What you should do.
Go over the entries below line by line, copying each one that contains the word "Beeper".

Input.
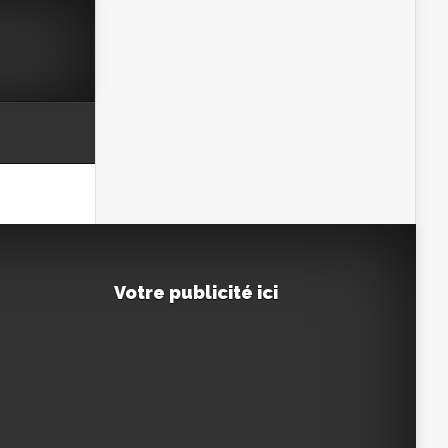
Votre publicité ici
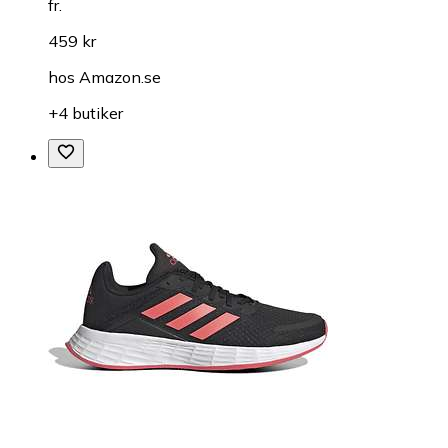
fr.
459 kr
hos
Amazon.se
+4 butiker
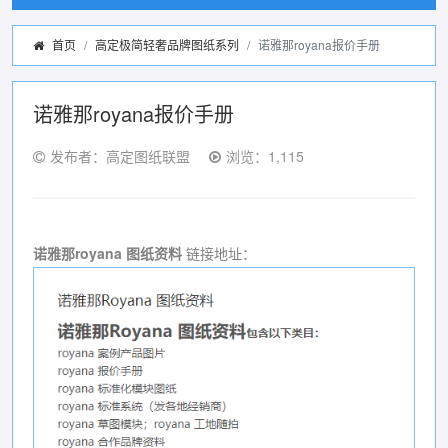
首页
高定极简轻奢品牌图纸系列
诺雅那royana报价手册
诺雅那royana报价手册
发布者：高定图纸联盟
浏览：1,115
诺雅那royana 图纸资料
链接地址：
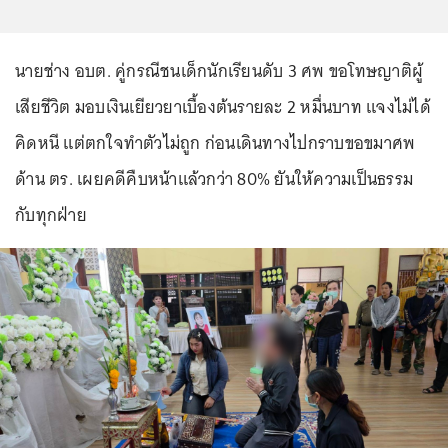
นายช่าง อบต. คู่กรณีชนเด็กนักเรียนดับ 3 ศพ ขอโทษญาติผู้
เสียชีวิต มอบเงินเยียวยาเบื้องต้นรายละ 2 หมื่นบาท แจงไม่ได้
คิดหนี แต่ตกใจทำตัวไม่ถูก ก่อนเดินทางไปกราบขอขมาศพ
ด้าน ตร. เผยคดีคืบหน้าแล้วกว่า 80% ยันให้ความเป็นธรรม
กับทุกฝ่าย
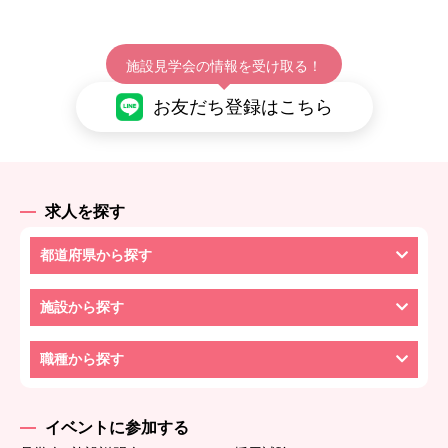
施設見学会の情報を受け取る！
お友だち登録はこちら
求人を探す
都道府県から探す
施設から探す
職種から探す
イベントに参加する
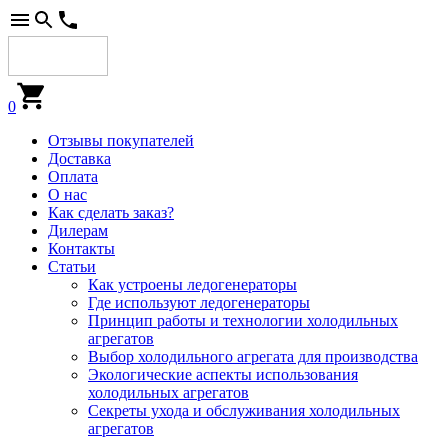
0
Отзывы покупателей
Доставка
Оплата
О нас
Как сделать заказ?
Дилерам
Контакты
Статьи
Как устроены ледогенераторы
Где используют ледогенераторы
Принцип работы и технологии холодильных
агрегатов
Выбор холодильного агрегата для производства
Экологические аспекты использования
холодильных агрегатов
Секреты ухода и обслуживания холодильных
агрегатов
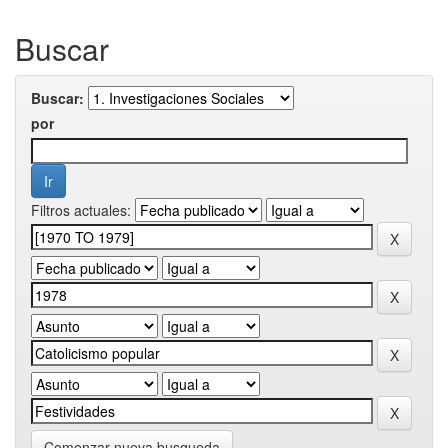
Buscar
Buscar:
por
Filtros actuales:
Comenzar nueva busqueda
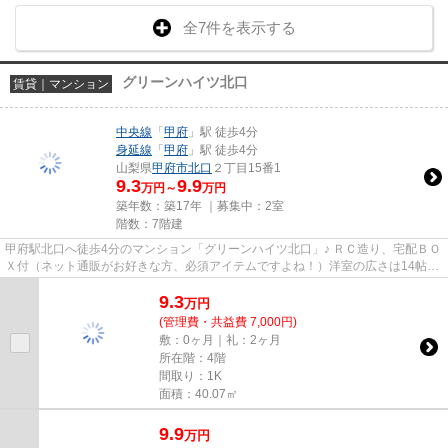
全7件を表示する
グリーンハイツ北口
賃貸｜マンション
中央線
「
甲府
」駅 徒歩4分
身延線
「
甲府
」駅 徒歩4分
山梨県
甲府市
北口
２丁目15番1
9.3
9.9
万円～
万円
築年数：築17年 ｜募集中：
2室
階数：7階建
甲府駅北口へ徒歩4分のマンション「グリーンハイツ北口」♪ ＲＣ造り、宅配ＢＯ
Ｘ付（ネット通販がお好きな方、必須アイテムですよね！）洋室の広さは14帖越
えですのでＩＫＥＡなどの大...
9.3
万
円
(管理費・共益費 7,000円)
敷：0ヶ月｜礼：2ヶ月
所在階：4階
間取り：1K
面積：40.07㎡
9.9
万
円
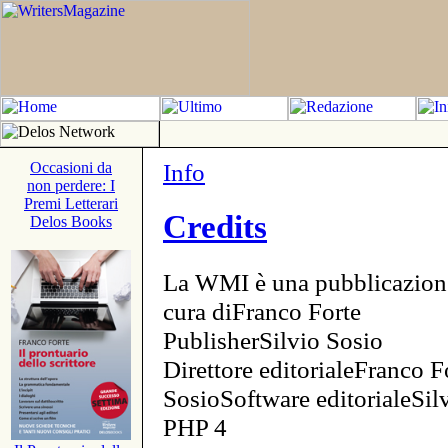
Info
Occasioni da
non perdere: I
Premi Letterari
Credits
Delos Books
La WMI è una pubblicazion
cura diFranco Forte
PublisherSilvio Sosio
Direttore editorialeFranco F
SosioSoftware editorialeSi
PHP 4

---

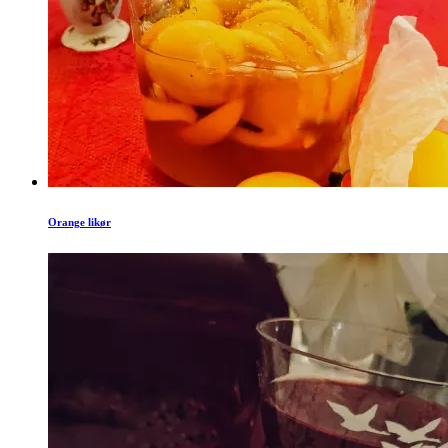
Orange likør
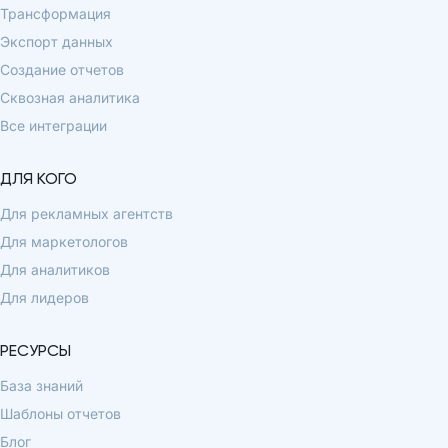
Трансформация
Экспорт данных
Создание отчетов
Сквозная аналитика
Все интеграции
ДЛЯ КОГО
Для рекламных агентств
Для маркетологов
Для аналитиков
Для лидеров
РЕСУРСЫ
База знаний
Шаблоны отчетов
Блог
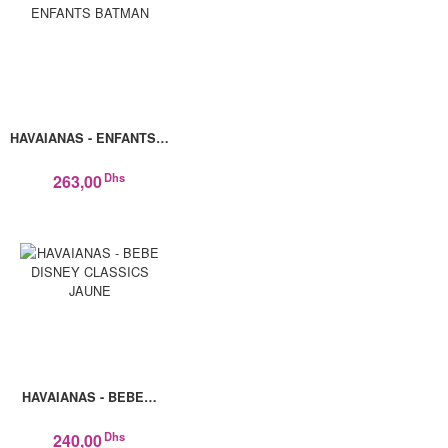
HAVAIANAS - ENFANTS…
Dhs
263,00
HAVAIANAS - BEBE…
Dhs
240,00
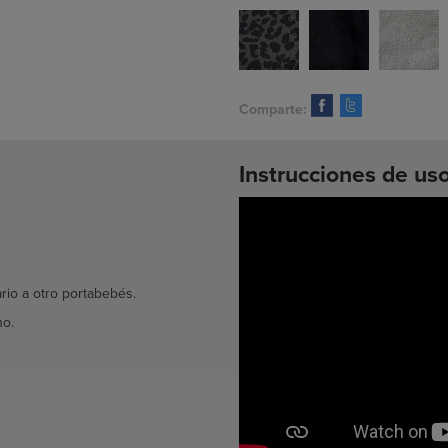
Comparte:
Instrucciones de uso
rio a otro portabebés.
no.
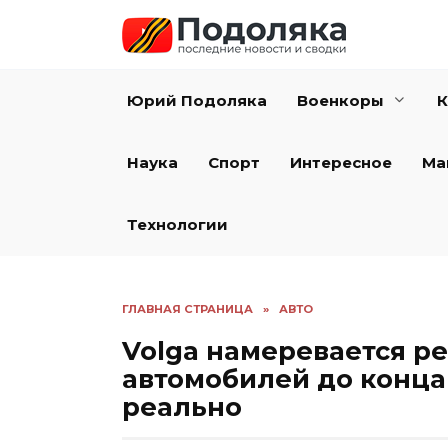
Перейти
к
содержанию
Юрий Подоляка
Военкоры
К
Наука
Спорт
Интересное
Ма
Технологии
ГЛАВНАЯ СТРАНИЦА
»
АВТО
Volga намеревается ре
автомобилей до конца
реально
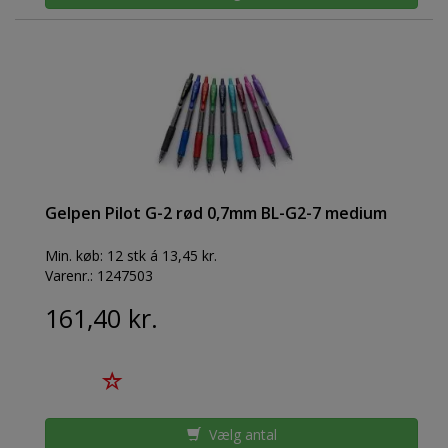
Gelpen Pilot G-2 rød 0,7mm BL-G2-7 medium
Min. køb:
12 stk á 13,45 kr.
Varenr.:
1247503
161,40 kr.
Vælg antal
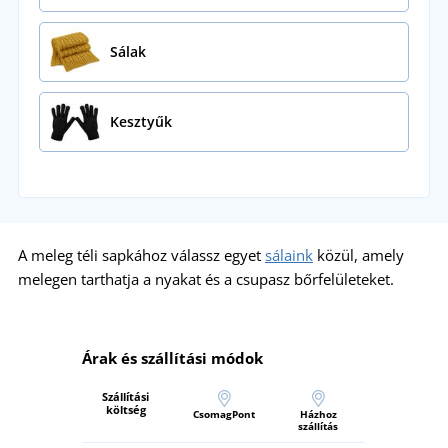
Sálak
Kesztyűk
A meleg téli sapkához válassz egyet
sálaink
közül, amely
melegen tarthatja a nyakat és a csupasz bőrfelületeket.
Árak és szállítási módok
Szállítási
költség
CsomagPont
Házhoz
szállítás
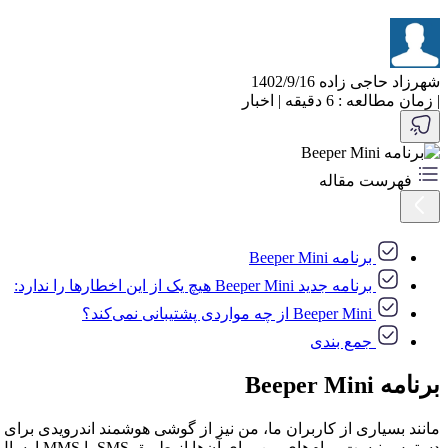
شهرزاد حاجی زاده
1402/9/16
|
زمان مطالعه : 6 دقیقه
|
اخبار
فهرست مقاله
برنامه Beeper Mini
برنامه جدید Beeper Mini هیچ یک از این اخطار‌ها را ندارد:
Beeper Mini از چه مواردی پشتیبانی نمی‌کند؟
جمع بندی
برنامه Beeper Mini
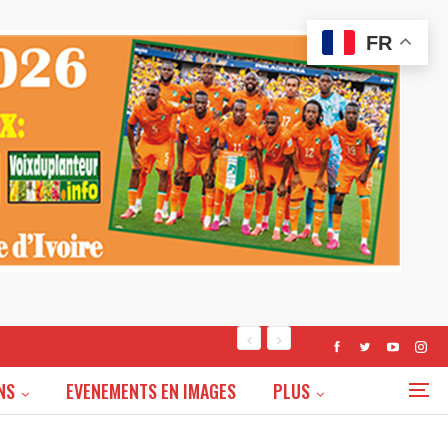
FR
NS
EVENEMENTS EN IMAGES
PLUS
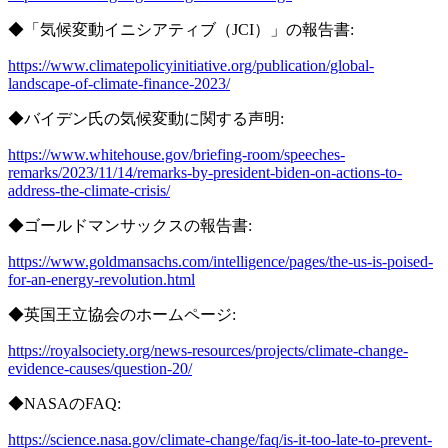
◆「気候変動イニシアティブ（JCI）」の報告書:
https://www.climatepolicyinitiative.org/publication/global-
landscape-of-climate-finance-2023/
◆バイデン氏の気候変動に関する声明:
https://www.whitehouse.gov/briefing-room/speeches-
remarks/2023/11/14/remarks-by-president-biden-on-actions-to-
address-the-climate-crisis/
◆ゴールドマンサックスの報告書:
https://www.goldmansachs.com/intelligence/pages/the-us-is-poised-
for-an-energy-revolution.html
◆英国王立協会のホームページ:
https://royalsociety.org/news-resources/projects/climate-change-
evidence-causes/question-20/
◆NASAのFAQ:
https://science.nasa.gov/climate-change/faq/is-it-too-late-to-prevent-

Exercise answer.
برنامه Beeper Mini
برنامه جدید Beeper Mini هیچ یک از این اخطار‌ها را ندارد:
Beeper Mini از چه مواردی پشتیبانی نمی‌کند؟
برنامه Beeper Mini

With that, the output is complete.